Kenneth Beale, Justin Lugar, and Franz Schwarz, all lawyers with WilmerHale, have a new article on the applicability of the judicial assistance statute, 28 U.S.C. § 1782, to international arbitration: Solving the § 1782 Puzzle: Bringing Certainty to the Debate Over 28 U.S.C. § 1782’s Application to International Arbitration, 47 Stan. J. Int’l L. 51 (2011).
The authors would adopt something like the “functional” approach outlined in Gustavo Lamelas’s recent article, which I reviewed here. That is, they would take the question on a case-by-case basis rather than adopting a categorical rule that private arbitral tribunals are or are not “tribunals” within the meaning of the judicial assistance statute. Their emphasis on the need or at least the desirability of prior approval of the tribunal is welcome, and it addresses one of the main concerns about the use of US judicial assistance in international arbitration, namely, opening the floodgates of discovery when one of the reasons the parties chose to agree to arbitrate was precisely to keep the floodgates closed, or mostly closed. I made this point in my post on Gary Born’s take on In re Caratube.
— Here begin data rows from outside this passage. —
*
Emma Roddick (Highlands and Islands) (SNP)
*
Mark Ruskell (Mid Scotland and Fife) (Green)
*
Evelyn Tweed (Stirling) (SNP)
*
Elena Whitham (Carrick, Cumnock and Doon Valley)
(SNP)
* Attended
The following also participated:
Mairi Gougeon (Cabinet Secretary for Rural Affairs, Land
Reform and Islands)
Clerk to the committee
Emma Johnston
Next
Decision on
However, I continue to think that the best answer to the question is a categorical “no”: private arbitral tribunals are not tribunals within the scope of the statute. I have two principal reasons for taking this view. First, granted that the focus on approval of the tribunal takes some of the sting out of the point, I think it would be highly anomalous to give litigants in international arbitrations access to US discovery mechanisms when there is an absolute rule barring litigants in domestic arbitrations from accessing the courts for discovery purposes unless the arbitrator first issues a subpoena. I don’t understand the authors to be saying that approval of the tribunal is an absolute prerequisite. Rather, they describe tribunal approval (p. 106) as a factor that weighs in favor of granting discovery.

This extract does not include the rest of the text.